Post weld correction and stress control

Mechanical correction: Use mechanical force to correct the welding deformation of the welded part, such as using equipment such as presses, jacks, and rolling machines to apply external force to cause plastic deformation of the welded part and correct the welding deformation. Mechanical correction is suitable for situations where the deformation is relatively small or where the rigidity of the welded parts is relatively high.

Flame correction: Heat the deformed part of the welded part with a flame, and use the principle of metal thermal expansion and contraction to generate new deformation of the welded part, thereby offsetting the deformation of the welded part. When flame straightening, attention should be paid to the temperature and position of the heating. Heating at too high a temperature can affect the performance of the material. If the heating position is not correct, it will not only fail to correct the deformation but also make it more severe. Flame straightening is suitable for situations with large deformation or low welding rigidity.

Heat treatment for stress relief: Heat the welding to a certain temperature and keep it warm for a period of time, then slowly cool it down. This can eliminate residual stress during the welding process and reduce deformation. Heat treatment has a good effect on stress relief, but it is costly and requires specialized equipment, so it is generally used for important welded parts or welded parts with high residual stress.

Hammer striking method: Use a hammer or specialized tool to strike the weld seam and surrounding metal, causing plastic deformation of the weld seam and surrounding metal to reduce residual stress and correct deformation. The hammering method is suitable for situations where the weld seam is relatively thin. When hammering, attention should be paid to the force. If the force is too small, it will not be effective, and if the force is too large, it may crack the weld seam.

Special materials and material response

For example, when welding special materials such as titanium alloys and high-temperature alloys, the methods of controlling deformation during welding are also different because the thermal expansion coefficient and thermal conductivity of these materials are different from ordinary steel. For example, when welding titanium alloys, it is necessary to weld under argon protection to prevent oxidation of the titanium alloy, while also controlling heat input to reduce deformation.
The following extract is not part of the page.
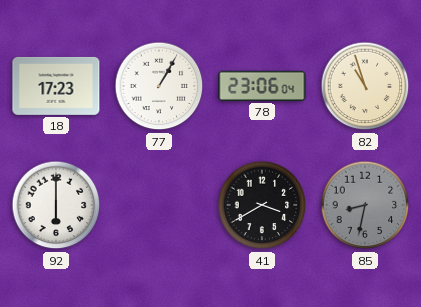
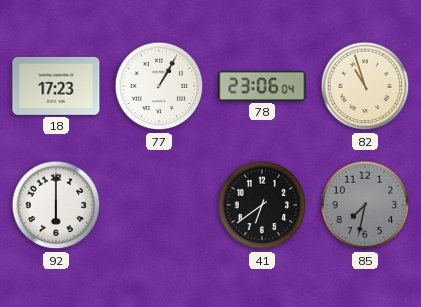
41: 3:40 -> 6:39
85: 8:32 -> 7:32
When welding large structures, due to the large size of the structure, uneven deformation is prone to occur during welding. Therefore, it is necessary to use methods such as segmented welding and overall preheating to control deformation.

Conclusion

Welding deformation control is not a matter of a single link, but a systematic engineering of the entire process. From the design phase to process development, welding process, and post weld correction, welding deformation control must be considered at every stage. For example, in the design phase, it is necessary to optimize the weld seam design and structural layout. In the process phase, appropriate welding parameters and welding sequence should be selected. During the welding process, strict adherence to process requirements should be followed, and timely correction and stress relief treatment should be carried out after welding. Only by doing every step well can welding deformation be effectively controlled.